İstanbul doğumlu sanatçı Robert Kolej’den mezun olduktan sonra ABD’de BFA ve MA (University of California, Berkeley) dereceleri alarak Türkiye’ye döndü. MSÜ Resim ve Heykel Müzesi Müdür Yardımcılığı görevinden sonra Yıldız Teknik Üniversitesi’nde öğretim üyesi olarak üniversitenin Kültür, Basın ve Dış İlişkiler Başkanlığı’nı yaptı, Müzecilik Yüksek Lisans Programını kurdu ve yürüttü. Sanat ve müzecilik ile ilgili çok sayıda araştırma ve projenin yanı sıra bu alanlarda yazılar yazdı. 2004-06 tarihleri arasinda YTÜ Sanat ve Tasarim Fakültesi’nin dekanlığını yaptı. Kişisel sergiler gerçekleştirdi, ulusal ve uluslararası sergilere katıldı ve ödüller aldı. Tomur ATAGÖK 2006 yılındaki emekliliğinden bu yana Demirciköy, Sarıyer, İstanbul’da yaşayıp çalışmaktadır.

Önceleri sanattaki mekanı biçimler arasında bir ilişkiler sorunu olarak ele alırken sanatçı- sanat yapıtı-sanat izleyicisi arasında değişen ve yaşayan üçlü bir ilişki olarak algılamayayöneldim. Sanatçının yarattığı yapıt, diğerleri tarafından algılanırken her seferinde var olur.

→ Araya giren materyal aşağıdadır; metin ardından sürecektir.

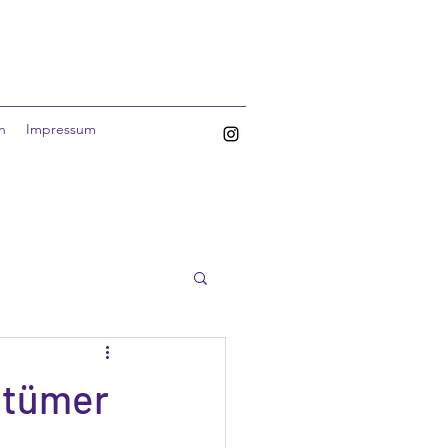
n
Impressum
ntümer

Sanatçının başlattığı bu eylem, her izleyici ile farklı bir sanatsal sonuca ulaşır. Sanat yapıtı, sanatçının kendi gerçeğini yansıtmasının ötesinde, izleyicinin duygu ve düşüncesini de içerecektir.Metalik yüzeydeki resimsel gerçek ve mekan, sanatçının yaşayan çevreden algıladığı imgeler, yapıtın dışındaki dünyaya çağrışımlar yapan simge ve betimlemeler, gereç ve uygulamanın kendi farklı gerçekleri, izleyicinin kendi görüntüsü ve yorumu; tinsel olduğu kadar nesnel, farklı gerçekleri oluşturur.

Diğer taraftan resimsel gerçek ve espas, çevre ve izleyicinin yüzeye akseden görüntülerinin katılımı ile fiziki değişikliğe uğrarken fiziksel mekan ve hareketle biraraya gelerek resmin ötesinde, yaşamla sanatın bütünlüğünü sağlar.